Predictors of Dropout from Outpatient Mental Health Services; A Study from Rohtak, India

Author:

Jain Nikhil1,Arya Sidharth1,Gupta Rajiv1

Affiliation:

1. Department of Psychiatry, Institute of Mental Health, Pt BD Sharma University of Health Sciences, Rohtak, Haryana, India

Abstract

ABSTRACT Context: Dropout from mental health services is problematic in both developed and developing nations and often leads to poor outcomes. There is a lack of hospital-based studies assessing the factors responsible for treatment dropout from mental health services in Indian settings. This study aims to contribute in that direction by presenting a study done in a tertiary care hospital in North India. Methodology: This was a hospital-based retrospective chart review carried out on randomly selected 139 patients at a tertiary hospital from January 1, 2014, to June 30, 2014. For this chart review, an abstraction form was designed that recorded six sociodemographic variables, nine clinical factors, and two outcome variables (more than one follow-up and active follow-up till 6 months). Results: Out of 139 patients, 53 patients dropped out after the first visit and 105 patients dropped out by the end of 6 months. Lower education status (odds ratio [OR] = 8.2, 95% confidence interval [CI]: 2.30–29.50), severe mental illness (OR = 2.6, 95% CI: 1.05–6.49), and early referral to clinical psychologist (CP) (OR = 7.8, 95% CI: 1.87–6.49) were predictors of better rates of follow-up after first visit. Lower education status (OR = 4.9, 95% CI: 1.45–17.08), early referral to CP (OR = 5.8, 95% CI: 2.09–38.35), and previous treatment history (OR = 8.9, 95% CI: 1.97–17.52) were predictors of better rates of follow-up at the end of 6 months.
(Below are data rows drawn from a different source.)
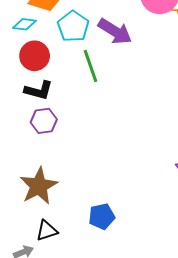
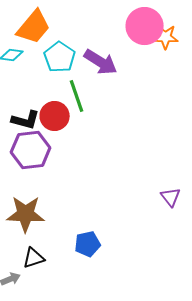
red circle: (35, 56) -> (55, 116), moved
purple hexagon: (44, 121) -> (31, 150), size x1.5
brown star: (39, 186) -> (26, 214), turned 30

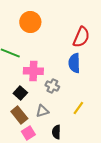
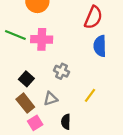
blue semicircle: (74, 63) -> (100, 46), moved
pink cross: (33, 71) -> (42, 39), moved

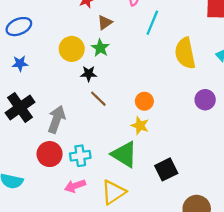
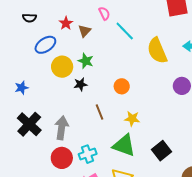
brown triangle: (105, 22) -> (85, 31), moved
cyan line: (152, 23) -> (125, 31), turned -55
blue ellipse: (19, 27) -> (45, 45), moved
brown line: (98, 99) -> (100, 112), moved, turned 35
orange circle: (144, 101) -> (122, 86), moved

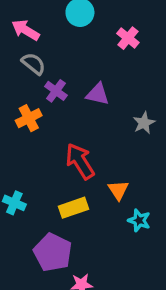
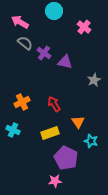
purple cross: (56, 91) -> (44, 53), moved
orange cross: (29, 118) -> (22, 102), moved
red arrow: (80, 161) -> (54, 104), size x0.7
purple pentagon: (53, 252) -> (66, 158), moved

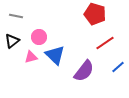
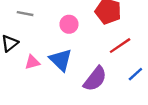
gray line: (16, 16) -> (25, 14), moved
pink circle: (39, 37) -> (69, 24), moved

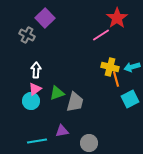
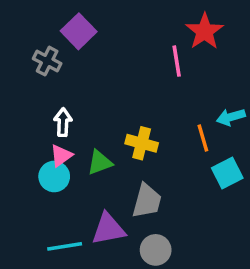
pink line: (101, 35) -> (177, 61), turned -66
yellow cross: (110, 67) -> (142, 143), moved
gray trapezoid: (75, 102) -> (147, 201), moved
purple triangle: (62, 131) -> (108, 229), size x1.5

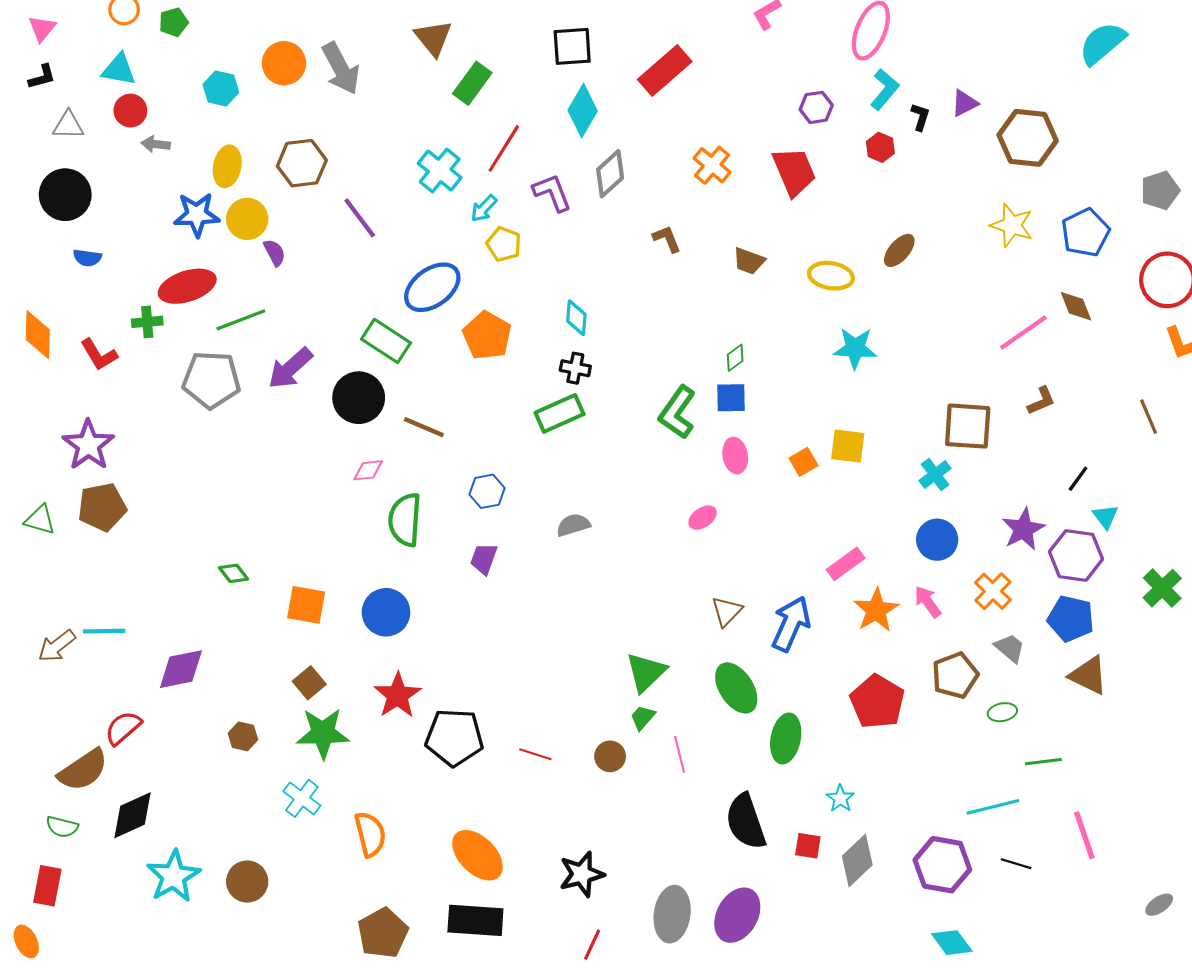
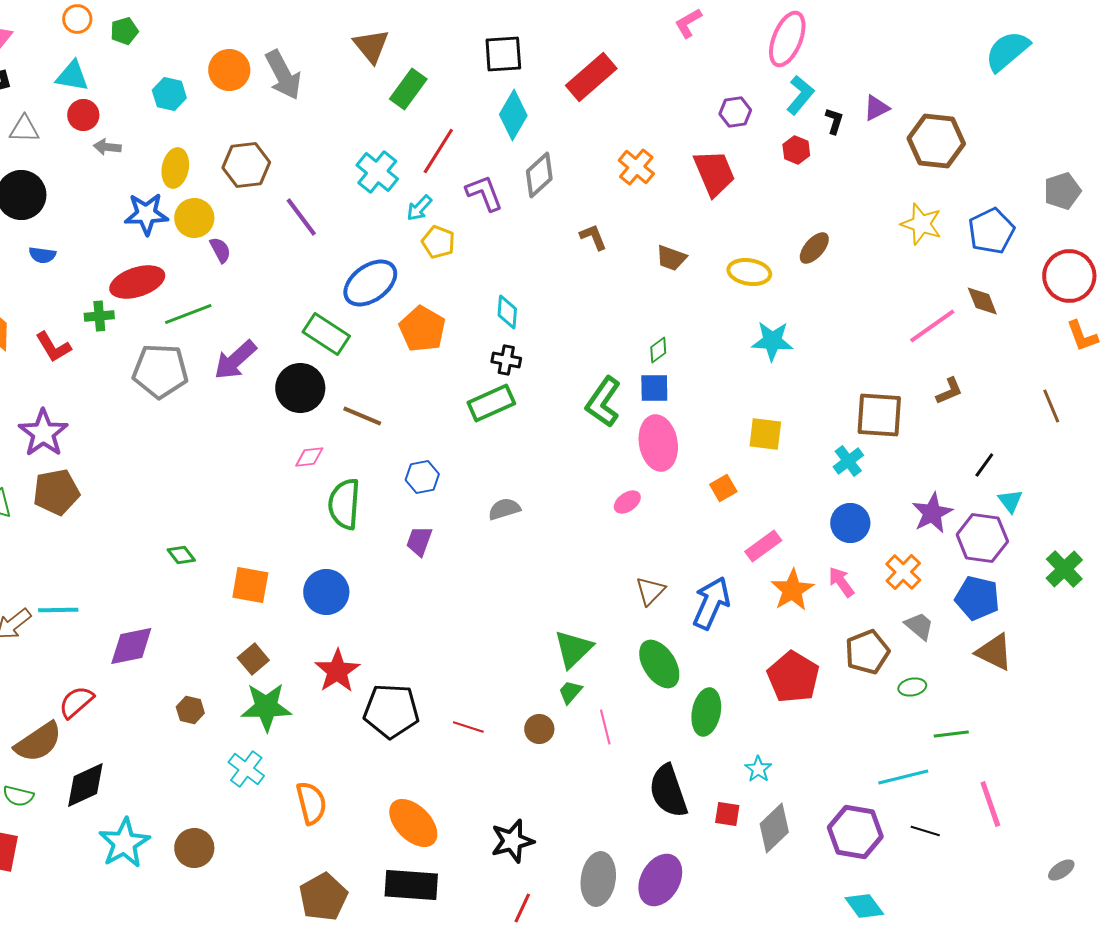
pink ellipse: (735, 456) -> (658, 443), size x1.6
orange square: (804, 462) -> (723, 488), moved

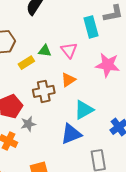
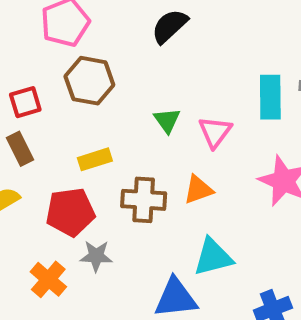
green triangle: (45, 51) -> (167, 120), turned 32
yellow rectangle: (26, 63) -> (95, 159), moved

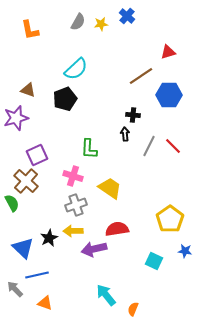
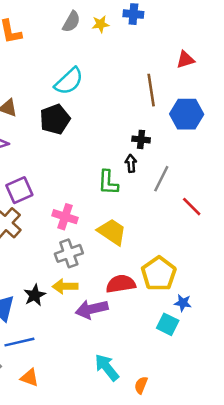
blue cross: (127, 16) -> (133, 14), turned -35
brown line: (141, 76) -> (151, 90), turned -65
red line: (173, 146) -> (192, 207), moved
green L-shape: (89, 149) -> (108, 183), moved
yellow pentagon: (170, 219) -> (159, 274), moved
blue star: (185, 251) -> (183, 303), moved

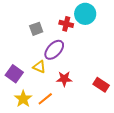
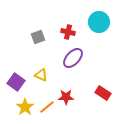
cyan circle: (85, 14) -> (99, 22), moved
purple ellipse: (54, 50) -> (73, 58), moved
red star: (64, 79) -> (66, 97), moved

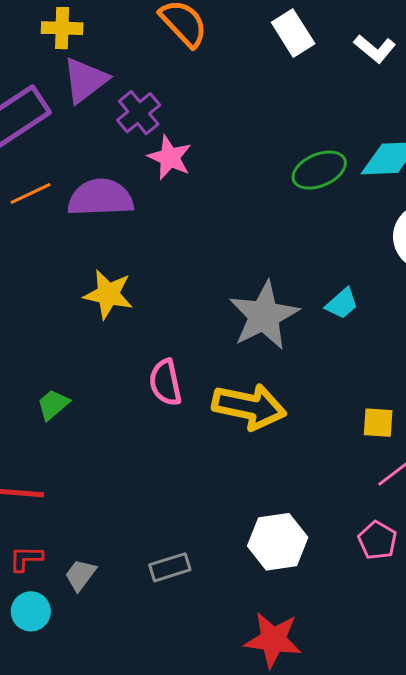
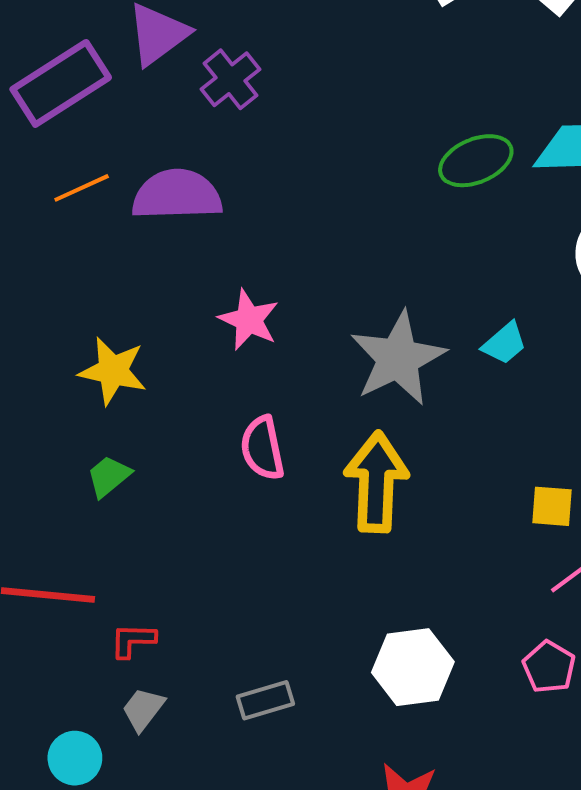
pink star: (170, 158) -> (249, 320), moved
yellow star: (108, 294) -> (113, 371), moved
yellow arrow: (249, 406) -> (376, 482), turned -100
red L-shape: (26, 558) -> (133, 640), moved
Conclusion: The findings that education status, diagnosis, utilizing services of CP, and psychiatric services in past are correlated with dropout rates may be helpful in targeting patients who are more vulnerable to dropping out of care in the given setting.

Publisher

Georg Thieme Verlag KG

Subject

Clinical Neurology,General Neuroscience

Reference19 articles.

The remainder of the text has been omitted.